Live Updates: Russia Adds Forces to the Front; Biden Seeks to Reassure Ukraine

Live Updates: Russia Adds Forces to the Front; Biden Seeks to Reassure Ukraine

Credit…Pool photo by John Minchillo

Acting to escalate diplomatic pressure on Russia, the United States has requested an open meeting of the United Nations Security Council on Monday to discuss the massing of Russian military forces on Ukraine’s borders with Russia and Belarus.

The meeting of the council, the most powerful body in the United Nations, will be held one day before Russia is to take over the rotating monthly presidency from Norway, a strong U.S. ally and fellow NATO member.
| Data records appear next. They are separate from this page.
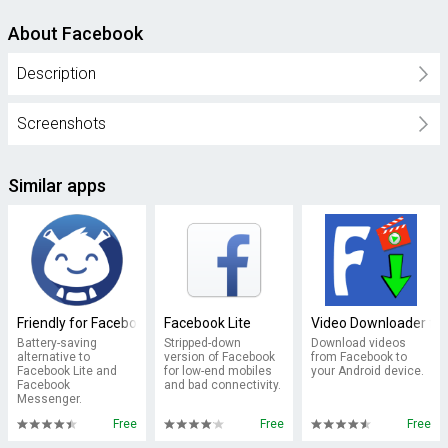
About Facebook
Description
Screenshots
Similar apps
Friendly for Facebook
Facebook Lite
Video Downloader fo
Battery-saving
Stripped-down
Download videos
alternative to
version of Facebook
from Facebook to
Facebook Lite and
for low-end mobiles
your Android device.
Facebook
and bad connectivity.
Messenger.
Free
Free
Free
The American ambassador, Linda Thomas-Greenfield, said in a statement on Thursday that the United States, in consultation with other unspecified members of the council and with Ukraine, had requested the meeting “to discuss a matter of crucial importance to international peace and security: Russia’s threatening behavior against Ukraine and the buildup of Russian troops on Ukraine’s borders and in Belarus.”
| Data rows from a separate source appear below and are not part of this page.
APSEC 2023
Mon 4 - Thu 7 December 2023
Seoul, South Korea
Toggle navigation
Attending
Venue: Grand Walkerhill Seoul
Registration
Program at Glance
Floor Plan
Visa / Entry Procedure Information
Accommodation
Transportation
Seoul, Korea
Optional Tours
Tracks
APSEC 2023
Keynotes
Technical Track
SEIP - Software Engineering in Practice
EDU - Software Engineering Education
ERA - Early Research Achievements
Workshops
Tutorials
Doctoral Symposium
The Security Council members, the ambassador said, “must squarely examine the facts and consider what is at stake for Ukraine, for Russia, for Europe, and for the core obligations and principles of the international order should Russia further invade Ukraine.”
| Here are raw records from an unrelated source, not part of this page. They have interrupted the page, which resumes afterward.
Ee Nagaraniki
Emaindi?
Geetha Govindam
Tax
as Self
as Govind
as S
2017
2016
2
“This is not a moment to wait and see,” she said.

The meeting comes against the backdrop of increasing signs that Russia, seeking to strengthen its sphere of influence, is preparing a military invasion of Ukraine to press its demands that NATO forces pull back from Eastern Europe and that the alliance promise never to admit Ukraine as a member. The outlook for diplomatic efforts aimed at averting a Russian invasion remains unclear.

Any possible action to criticize Russia’s behavior by the Security Council would almost certainly be blocked by Russia, which has veto power as one of its five permanent members, along with Britain, China, France and the United States. But an open debate in the 15-member council, broadcast live on the United Nations website, could potentially expose Russia to embarrassing isolation.

There was no immediate response by Russia’s United Nations mission to the scheduling of the meeting. But Russia has repeatedly criticized the United States and its allies over their portrayal of the Ukraine crisis as Russian malevolence. China, a Russian ally on the council, has called on Western nations to listen to Russia’s concerns.

“The United States cultivates Russophobia among its people and the people of like-minded states, keeps talking about the buildup of Russian troops as almost the root cause of all problems,” the Russian mission said in a statement earlier in the week. “Yet when saying this, the United States forgets to mention that it is Russian forces deployed at the Russian territory. This stands in contrast with American and NATO arms and countless advisers that Ukraine and other states in the vicinity of Russian borders are swarming with.”

Most of the non-permament members of the council would be unlikely to support Russia in a Ukraine debate. Besides Norway, they are: Albania, Brazil, Gabon, Ghana, India, Ireland, Kenya, Mexico and the United Arab Emirates.